I think the much more plausible world to watch out for is something like:
Anthropic leadership is reliably trying to pursue the mission and is broadly acting with good intentions, but some of Anthropic’s actions are bad for that mission for reasons like:
incorrect or biased beliefs by Anthropic leadership about what would be best for that mission
selective or biased reporting of things in self-serving ways by leadership in ordinary human ways of the sort that don’t feel internally like deception but can be easy to slip into under lots of social pressure
actions on the part of less-mission-aligned employees without sufficient oversight at higher levels of the org
decisionmakers who just haven’t really stopped to think about the consequences of their actions on some aspect of the mission, even though in theory they might realize this was bad
failures of competence in pursuing a good goal
random balls getting dropped for complicated big-organization reasons that aren’t any one person’s fault in a crisp way
Of course this is a spectrum, and this kind of thing will obviously be the case to some nonzero degree; the relevant questions are things like:
Which actors can I trust that if they’re owning some project, that project will be executed competently and with attention paid to the mission-relevant components that I care about?

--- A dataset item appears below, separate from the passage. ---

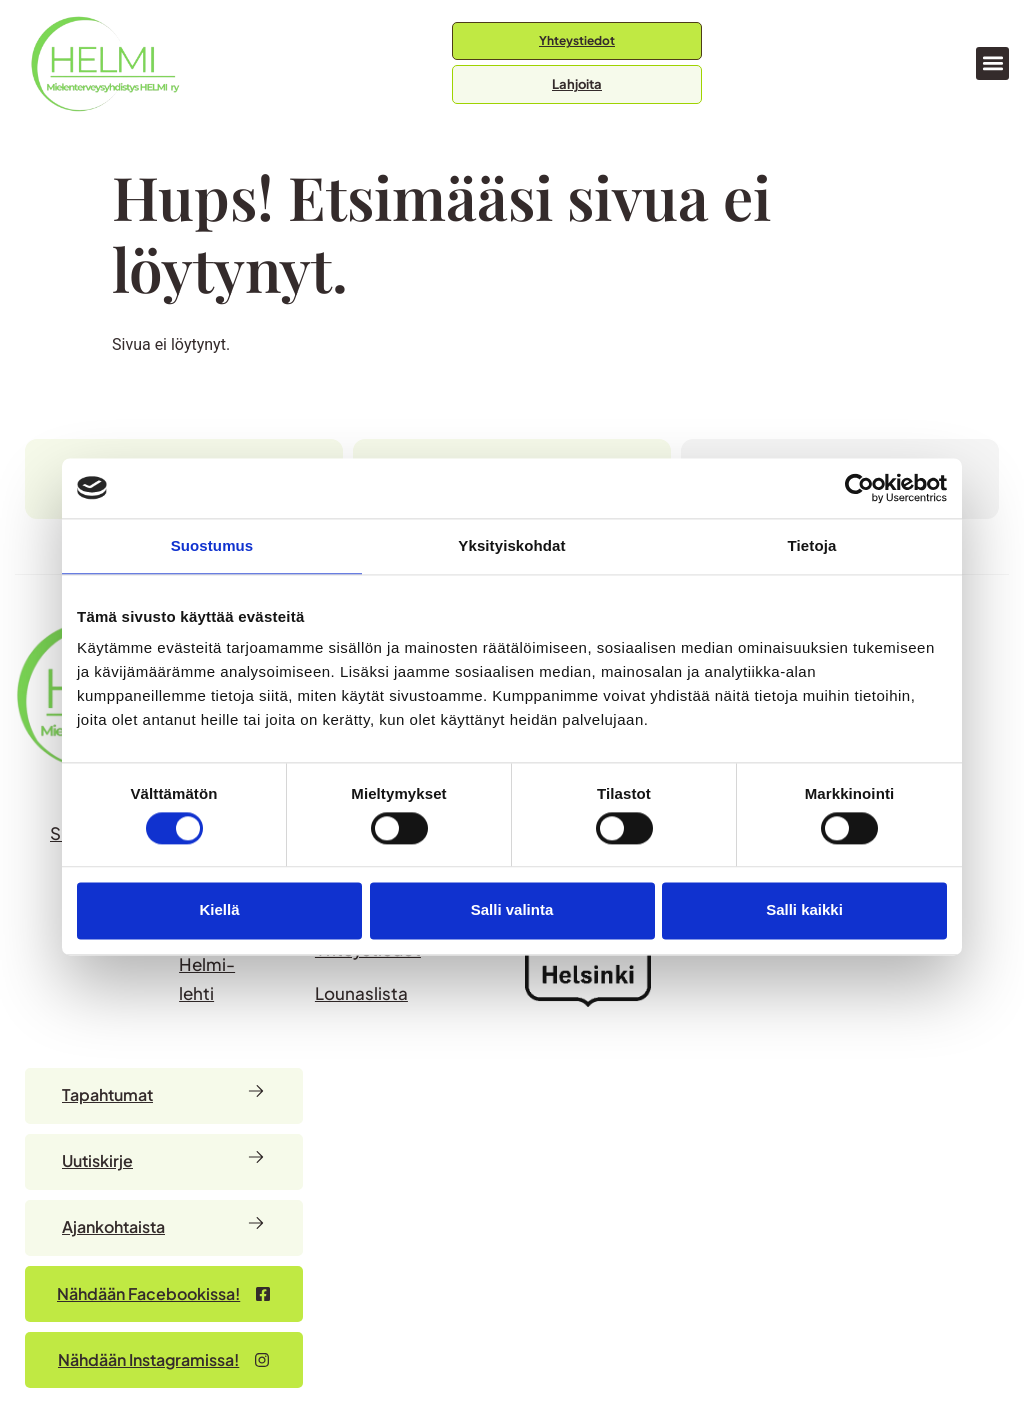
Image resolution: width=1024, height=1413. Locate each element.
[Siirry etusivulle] (105, 63)
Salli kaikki (804, 910)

What persistent biases do I think are present in this part of the org, and how could I improve that state of affairs?
Is the degree of failure in this regard large enough that my contributions to Anthropic-as-a-whole are net negative for the world?
What balls appear to be getting dropped, that I might be able to pick up?
What internal cultural changes would move decisionmaking in ways that would more reliably pursue the good?
I’d be excited for more external Anthropic criticism to pitch answers to questions like these.
I won’t go into all the reasons I think this, but just to name one, the whole org is peppered with the kinds of people who have quit OpenAI in protest over such actions, that’s such a rough environment to maintain this conspiracy in!
I agree that these are not the two worlds which would be helpful to consider, and your list of reasons are closer to my model than Lucie’s representation of my model.
(I do hope that my post somewhat decreases trust in Jack Clark and Dario Amodei and somewhat increases the incentives for the kind of governance that would not be dependent on trustworthy leadership to work.)